Various factors drew students to the saints they chose. Explaining to Today’s Catholic what motivated him to choose St. Patrick, St. Michael’s fourth grader Nolan Hensley said: “I just really like him and how he banished all the snakes from Ireland, because I don’t really like snakes.”
His classmate, Camila Antunez, shared that she chose St. Bernadette after hearing about her from her teachers. As she learned more about her, Antunez was drawn to the fact that St. Bernadette saw the Virgin Mary, and was poor.
A common theme that arose as fourth grade students shared about choosing their saint was finding a point of similarity between the saint and themselves. During part of his homily, given as he walked the main floor near the fourth graders, Father Gurtner highlighted three saints – St. John Paul II, whose feast day fell on the day of the All-Schools Mass, St. Francis of Assisi, and St. Rose of Lima – and invited students dressed as those three saints to come up and join him. There was much excitement as students and their peers heard their chosen saint called. Students shot up out of their seats, and their peers excitedly pointed to them, making sure Father Gurtner did not miss seeing them.
First up were two students dressed as Pope St. John Paul II. When asked why he had dressed up as John Paul II, the first student shared the point of connection he had found, replying, “Because I’m 62 and a half percent Polish.” Perhaps reflecting the demographic makeup of South Bend, when asked the same question, the second student responded, “Same thing.”

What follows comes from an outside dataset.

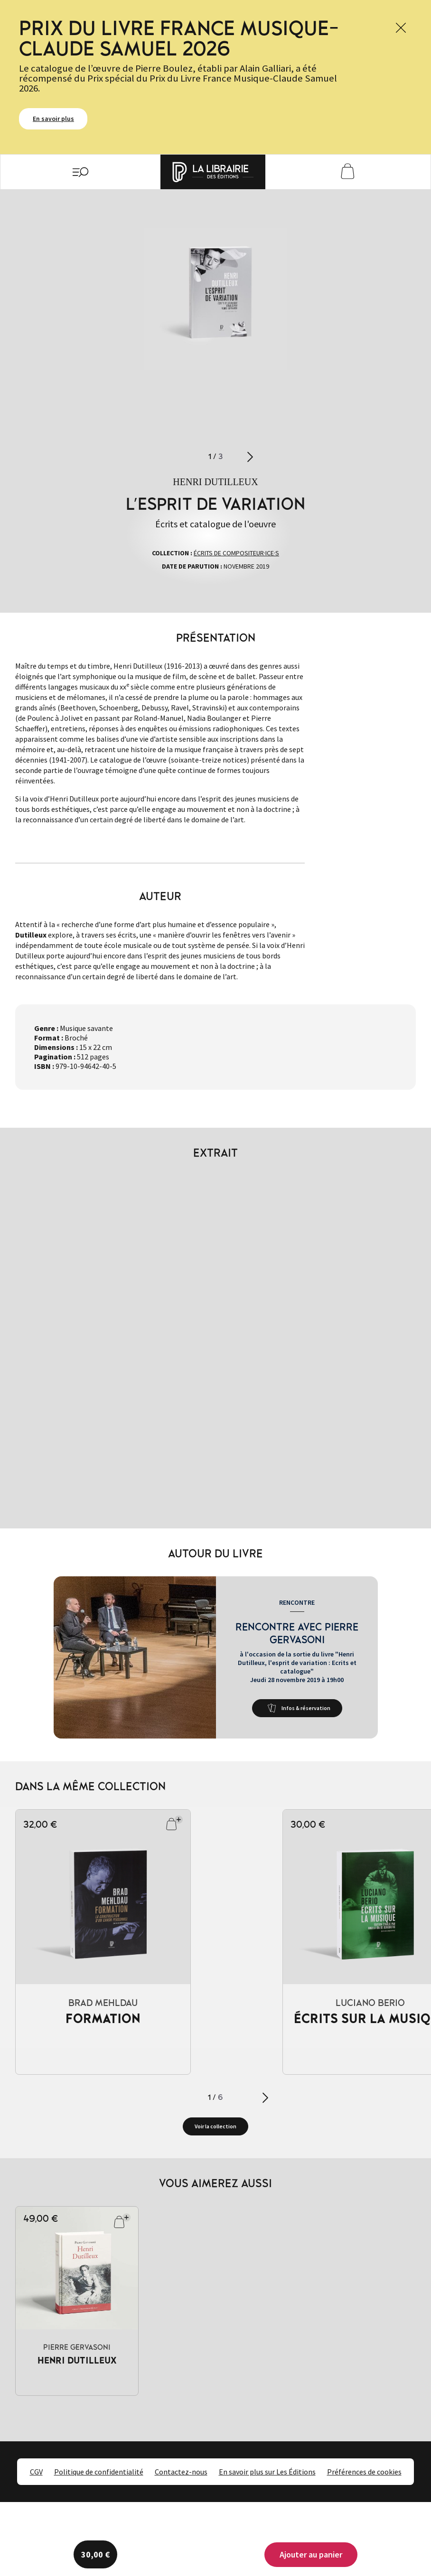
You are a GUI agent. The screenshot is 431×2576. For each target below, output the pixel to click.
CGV (36, 2471)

Father Gurtner then engaged with the students about how each of those three saints had embodied the two greatest commandments, pointing out: John Paul II said ‘yes’ to God’s invitation to become pope, even though it meant leaving his beloved Poland; St. Francis gave up material things and cared for the poor and sick; and St. Rose, though beautiful, forsook marriage, deciding to give her whole self to the Lord and no one else, and devoted herself to prayer.”